Das bis heute erfolgreichste Buch war ein philosophischer Essay, der ganze Studentengenerationen beflügelt hat: „Der Mythos vom Sisyphos“. Ein ganzes Nach-Katastrophengefühl der Generationen nach 1945 fand hier seine Entsprechung. Camus variierte den alten griechischen Mythos als eine Vorstellung vom Glück: Der Kampf, den Stein den Berg hinaufzurollen, kann das Herz eines Menschen erfüllen. „Man muss sich Sisyphos glücklich vorstellen“. Das hat immer wieder Politiker und Minister, Intellektuelle und Professoren bewogen, sich Camus zur Richtschnur zunehmen.

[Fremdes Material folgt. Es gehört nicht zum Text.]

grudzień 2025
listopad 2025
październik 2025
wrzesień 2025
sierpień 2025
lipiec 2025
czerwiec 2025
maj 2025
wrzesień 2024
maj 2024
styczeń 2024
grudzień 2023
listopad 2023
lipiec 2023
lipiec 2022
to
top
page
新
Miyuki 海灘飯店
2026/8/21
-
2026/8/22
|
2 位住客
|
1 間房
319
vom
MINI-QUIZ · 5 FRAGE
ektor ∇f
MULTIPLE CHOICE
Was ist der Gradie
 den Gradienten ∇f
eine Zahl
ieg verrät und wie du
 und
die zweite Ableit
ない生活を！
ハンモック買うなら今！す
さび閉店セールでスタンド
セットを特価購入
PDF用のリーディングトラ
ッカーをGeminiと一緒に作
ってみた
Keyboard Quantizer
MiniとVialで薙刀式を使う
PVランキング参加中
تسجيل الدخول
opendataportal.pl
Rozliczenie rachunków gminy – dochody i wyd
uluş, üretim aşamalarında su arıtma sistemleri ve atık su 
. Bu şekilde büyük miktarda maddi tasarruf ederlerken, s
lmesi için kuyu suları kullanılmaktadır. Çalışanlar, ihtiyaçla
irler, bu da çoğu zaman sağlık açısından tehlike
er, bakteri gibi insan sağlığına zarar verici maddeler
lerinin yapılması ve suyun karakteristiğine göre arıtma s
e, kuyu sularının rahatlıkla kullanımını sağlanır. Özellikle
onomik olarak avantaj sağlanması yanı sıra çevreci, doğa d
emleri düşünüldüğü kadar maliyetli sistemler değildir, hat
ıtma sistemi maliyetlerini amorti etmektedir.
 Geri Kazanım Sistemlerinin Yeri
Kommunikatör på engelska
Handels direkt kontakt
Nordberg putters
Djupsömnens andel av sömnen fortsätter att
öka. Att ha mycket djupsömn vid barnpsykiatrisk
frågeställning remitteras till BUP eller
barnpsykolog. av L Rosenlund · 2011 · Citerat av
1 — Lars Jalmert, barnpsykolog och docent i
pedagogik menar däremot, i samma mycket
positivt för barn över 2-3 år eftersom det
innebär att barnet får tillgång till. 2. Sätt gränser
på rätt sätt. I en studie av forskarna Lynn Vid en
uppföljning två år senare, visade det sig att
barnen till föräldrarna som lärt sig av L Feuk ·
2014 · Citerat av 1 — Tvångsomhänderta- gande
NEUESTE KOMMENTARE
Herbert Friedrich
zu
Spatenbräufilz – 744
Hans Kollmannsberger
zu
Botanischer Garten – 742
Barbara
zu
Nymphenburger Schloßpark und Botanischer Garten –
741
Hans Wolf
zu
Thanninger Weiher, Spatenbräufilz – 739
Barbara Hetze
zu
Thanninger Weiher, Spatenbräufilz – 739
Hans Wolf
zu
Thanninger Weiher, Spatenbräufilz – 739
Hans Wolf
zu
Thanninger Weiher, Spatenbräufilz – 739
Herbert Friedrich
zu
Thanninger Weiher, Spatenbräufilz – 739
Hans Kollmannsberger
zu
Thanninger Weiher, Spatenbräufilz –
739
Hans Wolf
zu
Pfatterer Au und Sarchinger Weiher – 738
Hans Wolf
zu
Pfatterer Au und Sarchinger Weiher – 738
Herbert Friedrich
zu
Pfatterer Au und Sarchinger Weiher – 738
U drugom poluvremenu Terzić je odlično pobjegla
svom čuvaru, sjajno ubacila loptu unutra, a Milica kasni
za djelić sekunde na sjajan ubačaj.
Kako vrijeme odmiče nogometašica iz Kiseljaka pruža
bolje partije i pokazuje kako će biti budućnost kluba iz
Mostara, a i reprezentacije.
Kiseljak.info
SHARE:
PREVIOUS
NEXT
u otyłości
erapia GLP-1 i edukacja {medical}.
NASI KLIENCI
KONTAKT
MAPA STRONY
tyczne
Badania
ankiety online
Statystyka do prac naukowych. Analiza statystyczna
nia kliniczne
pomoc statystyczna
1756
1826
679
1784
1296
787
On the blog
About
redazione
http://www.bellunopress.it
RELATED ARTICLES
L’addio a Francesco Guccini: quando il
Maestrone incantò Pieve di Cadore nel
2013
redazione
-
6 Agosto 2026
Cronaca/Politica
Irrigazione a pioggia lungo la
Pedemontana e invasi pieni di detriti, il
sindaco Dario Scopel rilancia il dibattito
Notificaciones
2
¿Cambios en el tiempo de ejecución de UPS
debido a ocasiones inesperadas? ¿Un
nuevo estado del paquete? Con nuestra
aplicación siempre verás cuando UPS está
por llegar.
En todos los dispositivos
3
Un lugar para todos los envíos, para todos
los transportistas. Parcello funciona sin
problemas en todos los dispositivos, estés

Franz Müntefering (z.B.) hat sich oft zu seinem Lehrmeister Camus geäußert. Er hat für sich als Politiker den Sisyphos-Mythos adaptiert: „Die Rahmenbedingungen ändern sich, die Aufgabe bleibt. Das Leben der Menschen erträglicher zu machen. Es soll ihnen besser gehen. Nur die Exzentriker der Linken und Rechten glauben an das Paradies auf Erden. Sisyphos glaubt nicht daran.“ Für ihn sei Sisyphos der erste Sozialdemokrat.

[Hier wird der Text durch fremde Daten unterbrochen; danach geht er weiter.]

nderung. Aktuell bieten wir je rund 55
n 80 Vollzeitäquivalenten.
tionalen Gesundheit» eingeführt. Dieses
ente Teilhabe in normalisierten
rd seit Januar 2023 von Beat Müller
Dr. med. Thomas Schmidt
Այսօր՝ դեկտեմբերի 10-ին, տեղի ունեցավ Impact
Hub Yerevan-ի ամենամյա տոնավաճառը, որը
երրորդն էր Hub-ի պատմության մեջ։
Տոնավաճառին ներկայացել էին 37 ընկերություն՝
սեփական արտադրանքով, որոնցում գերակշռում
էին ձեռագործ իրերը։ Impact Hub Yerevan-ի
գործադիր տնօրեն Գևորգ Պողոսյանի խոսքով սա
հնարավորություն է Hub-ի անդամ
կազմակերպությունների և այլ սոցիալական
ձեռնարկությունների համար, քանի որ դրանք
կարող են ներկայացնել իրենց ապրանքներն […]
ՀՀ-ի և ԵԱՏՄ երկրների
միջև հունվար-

Der französische Präsident Sarkozy wollte jüngst Albert Camus „pantheonisieren“, und zwar mit gehörigem Pomp. Also schlug er vor, den Leichnam von dem heimeligen Friedhof im südfranzösischen Lourmarin ins Pariser Ehren-Pantheon umbetten zu lassen. Die Verwandten und Freunde Camus haben sich dagegen ausgesprochen. Camus sollte man dort in Ruhe lassen, wo er sich selbst am liebsten aufhielt. Es ist bekannt, dass er den Moloch und die eitle Pariser intellektuelle Szene nicht mochte.
Als die Auseinandersetzung 1949 über die Arbeitslager in Sowjetrußland auf dem Höhepunkt war, die ersten Nachrichten über den Gulag herauskamen, war Sartre dafür, das nicht zu veröffentlichen. Warum? Weil das nicht die Trauer hervorrufen würde, „dass so etwas unter Menschen möglich sei, sondern das Triumphgeheul der Bourgeoisie, die sich und uns sagen will. Seht, haben wir es nicht schon immer gewusst“.
Camus hielt ganz scharf dagegen, wir können die Wahrheit nicht verschweigen, nur weil es unangemessene Reaktionen darauf geben kann.
Heute vor 50 Jahren ist Camus in der Nähe von Viblevin gegen einen Baum geknallt und war sofort tot. Im Alter von 47 Jahren.